(Prompt):
This exercise calls for the data below to be retyped exactly, minus any images.

[Document layout analysis data]
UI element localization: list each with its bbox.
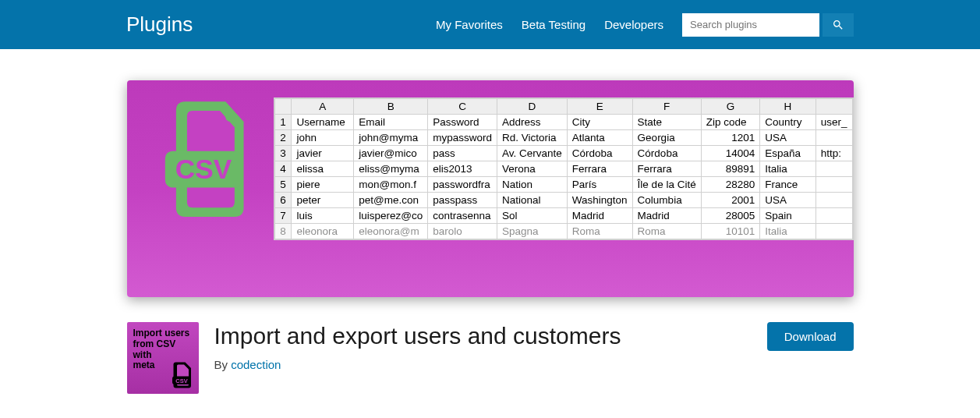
- author-link[interactable]: codection: [231, 358, 281, 371]
- plugin-banner: CSV ABCDEFGH1UsernameEmailPasswordAddres…: [127, 80, 854, 297]
- col-header: H: [760, 99, 816, 115]
- title-block: Import and export users and customers By…: [214, 322, 752, 371]
- content: CSV ABCDEFGH1UsernameEmailPasswordAddres…: [127, 80, 854, 394]
- table-row: 4elissaeliss@mymaelis2013VeronaFerraraFe…: [274, 161, 852, 177]
- cell: National: [497, 193, 568, 208]
- cell: Roma: [567, 224, 632, 239]
- spreadsheet-preview: ABCDEFGH1UsernameEmailPasswordAddressCit…: [274, 97, 854, 240]
- cell: eleonora: [292, 224, 354, 239]
- header-cell: Password: [428, 115, 497, 130]
- topbar-nav: My Favorites Beta Testing Developers: [436, 13, 854, 37]
- row-header: 3: [274, 146, 292, 161]
- plugin-title: Import and export users and customers: [214, 322, 752, 350]
- svg-text:CSV: CSV: [175, 154, 232, 184]
- header-cell: Address: [497, 115, 568, 130]
- cell: Nation: [497, 177, 568, 193]
- cell: 14004: [701, 146, 760, 161]
- cell: javier@mico: [354, 146, 428, 161]
- search-input[interactable]: [682, 13, 819, 37]
- cell: USA: [760, 193, 816, 208]
- cell: Sol: [497, 208, 568, 224]
- col-header: D: [497, 99, 568, 115]
- cell: mypassword: [428, 130, 497, 146]
- cell: España: [760, 146, 816, 161]
- cell: Madrid: [567, 208, 632, 224]
- header-cell: State: [632, 115, 701, 130]
- nav-developers[interactable]: Developers: [604, 18, 663, 31]
- table-row: 3javierjavier@micopassAv. CervanteCórdob…: [274, 146, 852, 161]
- cell: luisperez@co: [354, 208, 428, 224]
- cell: 28280: [701, 177, 760, 193]
- header-cell: Zip code: [701, 115, 760, 130]
- plugin-byline: By codection: [214, 358, 752, 371]
- cell: 2001: [701, 193, 760, 208]
- header-cell: Country: [760, 115, 816, 130]
- cell: Georgia: [632, 130, 701, 146]
- cell: 10101: [701, 224, 760, 239]
- cell: 28005: [701, 208, 760, 224]
- table-row: 5pieremon@mon.fpasswordfraNationParísÎle…: [274, 177, 852, 193]
- row-header: 4: [274, 161, 292, 177]
- col-header: [815, 99, 852, 115]
- cell: Verona: [497, 161, 568, 177]
- cell: piere: [292, 177, 354, 193]
- row-header: 7: [274, 208, 292, 224]
- row-header: 2: [274, 130, 292, 146]
- byline-prefix: By: [214, 358, 232, 371]
- row-header: 8: [274, 224, 292, 239]
- cell: john: [292, 130, 354, 146]
- cell: Av. Cervante: [497, 146, 568, 161]
- nav-beta-testing[interactable]: Beta Testing: [522, 18, 586, 31]
- table-row: 8eleonoraeleonora@mbaroloSpagnaRomaRoma1…: [274, 224, 852, 239]
- cell: Washington: [567, 193, 632, 208]
- plugin-icon-text-line: with: [133, 350, 193, 361]
- cell: Córdoba: [567, 146, 632, 161]
- cell: [815, 208, 852, 224]
- cell: Atlanta: [567, 130, 632, 146]
- cell: [815, 193, 852, 208]
- cell: Rd. Victoria: [497, 130, 568, 146]
- cell: passpass: [428, 193, 497, 208]
- cell: john@myma: [354, 130, 428, 146]
- topbar: Plugins My Favorites Beta Testing Develo…: [0, 0, 980, 49]
- cell: París: [567, 177, 632, 193]
- download-button[interactable]: Download: [767, 322, 854, 351]
- table-row: 2johnjohn@mymamypasswordRd. VictoriaAtla…: [274, 130, 852, 146]
- cell: Roma: [632, 224, 701, 239]
- cell: eleonora@m: [354, 224, 428, 239]
- cell: javier: [292, 146, 354, 161]
- cell: elissa: [292, 161, 354, 177]
- cell: 1201: [701, 130, 760, 146]
- cell: pass: [428, 146, 497, 161]
- col-header: C: [428, 99, 497, 115]
- cell: [815, 224, 852, 239]
- cell: Spain: [760, 208, 816, 224]
- cell: [815, 161, 852, 177]
- cell: France: [760, 177, 816, 193]
- cell: pet@me.con: [354, 193, 428, 208]
- cell: USA: [760, 130, 816, 146]
- header-cell: Email: [354, 115, 428, 130]
- cell: elis2013: [428, 161, 497, 177]
- header-cell: user_: [815, 115, 852, 130]
- cell: Île de la Cité: [632, 177, 701, 193]
- table-row: 7luisluisperez@cocontrasennaSolMadridMad…: [274, 208, 852, 224]
- csv-small-icon: CSV: [169, 361, 194, 389]
- search-button[interactable]: [823, 13, 854, 37]
- plugin-header-row: Import users from CSV with meta CSV Impo…: [127, 322, 854, 394]
- cell: Ferrara: [567, 161, 632, 177]
- cell: Columbia: [632, 193, 701, 208]
- cell: peter: [292, 193, 354, 208]
- cell: contrasenna: [428, 208, 497, 224]
- plugin-icon-text-line: Import users: [133, 328, 193, 339]
- plugin-icon: Import users from CSV with meta CSV: [127, 322, 199, 394]
- page-title: Plugins: [126, 12, 193, 37]
- cell: passwordfra: [428, 177, 497, 193]
- cell: [815, 177, 852, 193]
- nav-my-favorites[interactable]: My Favorites: [436, 18, 503, 31]
- cell: Spagna: [497, 224, 568, 239]
- cell: Córdoba: [632, 146, 701, 161]
- cell: mon@mon.f: [354, 177, 428, 193]
- table-row: 6peterpet@me.conpasspassNationalWashingt…: [274, 193, 852, 208]
- col-header: B: [354, 99, 428, 115]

(Response):
UI element localization: list each with its bbox.
- author-link[interactable]: codection: [231, 358, 281, 371]
- plugin-banner: CSV ABCDEFGH1UsernameEmailPasswordAddres…: [127, 80, 854, 297]
- col-header: H: [760, 99, 816, 115]
- title-block: Import and export users and customers By…: [214, 322, 752, 371]
- content: CSV ABCDEFGH1UsernameEmailPasswordAddres…: [127, 80, 854, 394]
- table-row: 4elissaeliss@mymaelis2013VeronaFerraraFe…: [274, 161, 852, 177]
- cell: National: [497, 193, 568, 208]
- cell: Roma: [567, 224, 632, 239]
- spreadsheet-preview: ABCDEFGH1UsernameEmailPasswordAddressCit…: [274, 97, 854, 240]
- cell: eleonora: [292, 224, 354, 239]
- header-cell: Password: [428, 115, 497, 130]
- topbar-nav: My Favorites Beta Testing Developers: [436, 13, 854, 37]
- row-header: 3: [274, 146, 292, 161]
- plugin-title: Import and export users and customers: [214, 322, 752, 350]
- svg-text:CSV: CSV: [175, 154, 232, 184]
- header-cell: Address: [497, 115, 568, 130]
- cell: Nation: [497, 177, 568, 193]
- cell: 14004: [701, 146, 760, 161]
- cell: javier@mico: [354, 146, 428, 161]
- search-input[interactable]: [682, 13, 819, 37]
- cell: USA: [760, 193, 816, 208]
- cell: Sol: [497, 208, 568, 224]
- col-header: D: [497, 99, 568, 115]
- cell: mypassword: [428, 130, 497, 146]
- cell: España: [760, 146, 816, 161]
- cell: Madrid: [567, 208, 632, 224]
- header-cell: State: [632, 115, 701, 130]
- nav-developers[interactable]: Developers: [604, 18, 663, 31]
- table-row: 3javierjavier@micopassAv. CervanteCórdob…: [274, 146, 852, 161]
- cell: luisperez@co: [354, 208, 428, 224]
- cell: 28280: [701, 177, 760, 193]
- header-cell: Zip code: [701, 115, 760, 130]
- plugin-byline: By codection: [214, 358, 752, 371]
- cell: 2001: [701, 193, 760, 208]
- header-cell: Country: [760, 115, 816, 130]
- cell: Georgia: [632, 130, 701, 146]
- cell: 10101: [701, 224, 760, 239]
- cell: 28005: [701, 208, 760, 224]
- table-row: 5pieremon@mon.fpasswordfraNationParísÎle…: [274, 177, 852, 193]
- row-header: 4: [274, 161, 292, 177]
- col-header: [815, 99, 852, 115]
- cell: Verona: [497, 161, 568, 177]
- cell: piere: [292, 177, 354, 193]
- row-header: 7: [274, 208, 292, 224]
- row-header: 2: [274, 130, 292, 146]
- byline-prefix: By: [214, 358, 232, 371]
- row-header: 8: [274, 224, 292, 239]
- cell: john: [292, 130, 354, 146]
- cell: Av. Cervante: [497, 146, 568, 161]
- nav-beta-testing[interactable]: Beta Testing: [522, 18, 586, 31]
- table-row: 8eleonoraeleonora@mbaroloSpagnaRomaRoma1…: [274, 224, 852, 239]
- cell: Washington: [567, 193, 632, 208]
- plugin-icon-text-line: with: [133, 350, 193, 361]
- cell: Córdoba: [567, 146, 632, 161]
- cell: [815, 208, 852, 224]
- cell: Atlanta: [567, 130, 632, 146]
- cell: [815, 193, 852, 208]
- cell: Rd. Victoria: [497, 130, 568, 146]
- cell: passpass: [428, 193, 497, 208]
- cell: john@myma: [354, 130, 428, 146]
- topbar: Plugins My Favorites Beta Testing Develo…: [0, 0, 980, 49]
- cell: París: [567, 177, 632, 193]
- download-button[interactable]: Download: [767, 322, 854, 351]
- table-row: 2johnjohn@mymamypasswordRd. VictoriaAtla…: [274, 130, 852, 146]
- cell: Roma: [632, 224, 701, 239]
- cell: eleonora@m: [354, 224, 428, 239]
- cell: javier: [292, 146, 354, 161]
- cell: elissa: [292, 161, 354, 177]
- cell: 1201: [701, 130, 760, 146]
- cell: pass: [428, 146, 497, 161]
- col-header: C: [428, 99, 497, 115]
- cell: [815, 224, 852, 239]
- cell: Spain: [760, 208, 816, 224]
- cell: [815, 161, 852, 177]
- cell: France: [760, 177, 816, 193]
- cell: pet@me.con: [354, 193, 428, 208]
- cell: USA: [760, 130, 816, 146]
- header-cell: Email: [354, 115, 428, 130]
- cell: elis2013: [428, 161, 497, 177]
- header-cell: user_: [815, 115, 852, 130]
- cell: Île de la Cité: [632, 177, 701, 193]
- table-row: 7luisluisperez@cocontrasennaSolMadridMad…: [274, 208, 852, 224]
- csv-small-icon: CSV: [169, 361, 194, 389]
- search-button[interactable]: [823, 13, 854, 37]
- plugin-header-row: Import users from CSV with meta CSV Impo…: [127, 322, 854, 394]
- cell: Ferrara: [567, 161, 632, 177]
- cell: Columbia: [632, 193, 701, 208]
- cell: peter: [292, 193, 354, 208]
- cell: contrasenna: [428, 208, 497, 224]
- plugin-icon-text-line: Import users: [133, 328, 193, 339]
- plugin-icon: Import users from CSV with meta CSV: [127, 322, 199, 394]
- page-title: Plugins: [126, 12, 193, 37]
- cell: passwordfra: [428, 177, 497, 193]
- cell: [815, 177, 852, 193]
- nav-my-favorites[interactable]: My Favorites: [436, 18, 503, 31]
- cell: Spagna: [497, 224, 568, 239]
- cell: Córdoba: [632, 146, 701, 161]
- cell: mon@mon.f: [354, 177, 428, 193]
- table-row: 6peterpet@me.conpasspassNationalWashingt…: [274, 193, 852, 208]
- col-header: B: [354, 99, 428, 115]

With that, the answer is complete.